> Your objective: Using the data below, output the first line and every line after it up to and including the line containing "positions by the", exactly as written and with nothing added.

====== Listed entries

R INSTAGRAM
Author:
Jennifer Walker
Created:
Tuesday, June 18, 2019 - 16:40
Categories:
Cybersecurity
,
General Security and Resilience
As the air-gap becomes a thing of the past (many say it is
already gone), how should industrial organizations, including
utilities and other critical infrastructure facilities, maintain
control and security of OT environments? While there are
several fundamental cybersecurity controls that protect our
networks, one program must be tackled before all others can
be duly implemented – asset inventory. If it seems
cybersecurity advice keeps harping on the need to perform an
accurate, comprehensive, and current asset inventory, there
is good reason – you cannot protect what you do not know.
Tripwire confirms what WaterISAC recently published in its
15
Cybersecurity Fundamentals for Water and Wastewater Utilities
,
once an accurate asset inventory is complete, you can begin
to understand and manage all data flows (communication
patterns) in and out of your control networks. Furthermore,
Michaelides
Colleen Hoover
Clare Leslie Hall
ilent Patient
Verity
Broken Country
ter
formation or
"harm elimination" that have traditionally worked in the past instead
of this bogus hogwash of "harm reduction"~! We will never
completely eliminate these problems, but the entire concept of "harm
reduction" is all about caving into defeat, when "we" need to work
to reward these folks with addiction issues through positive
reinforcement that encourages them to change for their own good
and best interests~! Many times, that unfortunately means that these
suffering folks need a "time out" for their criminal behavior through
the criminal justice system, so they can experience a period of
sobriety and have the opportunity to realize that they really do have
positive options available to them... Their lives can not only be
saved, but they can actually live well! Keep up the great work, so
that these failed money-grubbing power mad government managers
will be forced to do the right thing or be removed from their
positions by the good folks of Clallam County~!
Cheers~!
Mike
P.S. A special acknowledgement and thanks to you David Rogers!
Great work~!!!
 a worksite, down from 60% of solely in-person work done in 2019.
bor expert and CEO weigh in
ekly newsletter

============

> Response box:
R INSTAGRAM
Author:
Jennifer Walker
Created:
Tuesday, June 18, 2019 - 16:40
Categories:
Cybersecurity
,
General Security and Resilience
As the air-gap becomes a thing of the past (many say it is
already gone), how should industrial organizations, including
utilities and other critical infrastructure facilities, maintain
control and security of OT environments? While there are
several fundamental cybersecurity controls that protect our
networks, one program must be tackled before all others can
be duly implemented – asset inventory. If it seems
cybersecurity advice keeps harping on the need to perform an
accurate, comprehensive, and current asset inventory, there
is good reason – you cannot protect what you do not know.
Tripwire confirms what WaterISAC recently published in its
15
Cybersecurity Fundamentals for Water and Wastewater Utilities
,
once an accurate asset inventory is complete, you can begin
to understand and manage all data flows (communication
patterns) in and out of your control networks. Furthermore,
Michaelides
Colleen Hoover
Clare Leslie Hall
ilent Patient
Verity
Broken Country
ter
formation or
"harm elimination" that have traditionally worked in the past instead
of this bogus hogwash of "harm reduction"~! We will never
completely eliminate these problems, but the entire concept of "harm
reduction" is all about caving into defeat, when "we" need to work
to reward these folks with addiction issues through positive
reinforcement that encourages them to change for their own good
and best interests~! Many times, that unfortunately means that these
suffering folks need a "time out" for their criminal behavior through
the criminal justice system, so they can experience a period of
sobriety and have the opportunity to realize that they really do have
positive options available to them... Their lives can not only be
saved, but they can actually live well! Keep up the great work, so
that these failed money-grubbing power mad government managers
will be forced to do the right thing or be removed from their
positions by the good folks of Clallam County~!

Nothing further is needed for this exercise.